Les prix des carburants repartent à la hausse depuis deux semaines et l’État ressort un dispositif déjà en place plutôt que d’en créer un nouveau. L’aide de 100 euros destinée aux automobilistes qui roulent beaucoup devait disparaître à la fin du mois de juillet. Finalement, elle restera accessible jusqu’au 31 août.
Pas de changement sur le montant, pas davantage sur les conditions. Seul le calendrier évolue, avec un mois supplémentaire pour déposer une demande.
Une rallonge pour un dispositif qui n’a jamais vraiment décollé
Le gouvernement met en avant plus d’un million d’aides déjà versées. Sur le papier, cela paraît conséquent. Dans les faits, le dispositif est loin d’avoir trouvé son public.

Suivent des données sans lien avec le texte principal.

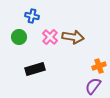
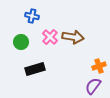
green circle: moved 2 px right, 5 px down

Plus de deux millions de Français seraient éligibles. Pourtant, seule une partie d’entre eux a effectué les démarches. Ce constat explique sans doute la décision de laisser le guichet ouvert quelques semaines de plus.
Ce n’est d’ailleurs pas la première fois qu’une aide ciblée peine à convaincre. Les remises directement appliquées à la pompe avaient l’avantage d’être automatiques. Ici, il faut vérifier son éligibilité, constituer un dossier et attendre le versement.
Les critères restent les mêmes
Cette prolongation ne change rien aux règles.
Pour toucher les 100 euros, il faut résider fiscalement en France et respecter un plafond de revenus fixé à 16 880 euros de revenu fiscal de référence par part. Le dispositif s’adresse également aux personnes qui utilisent leur voiture pour travailler.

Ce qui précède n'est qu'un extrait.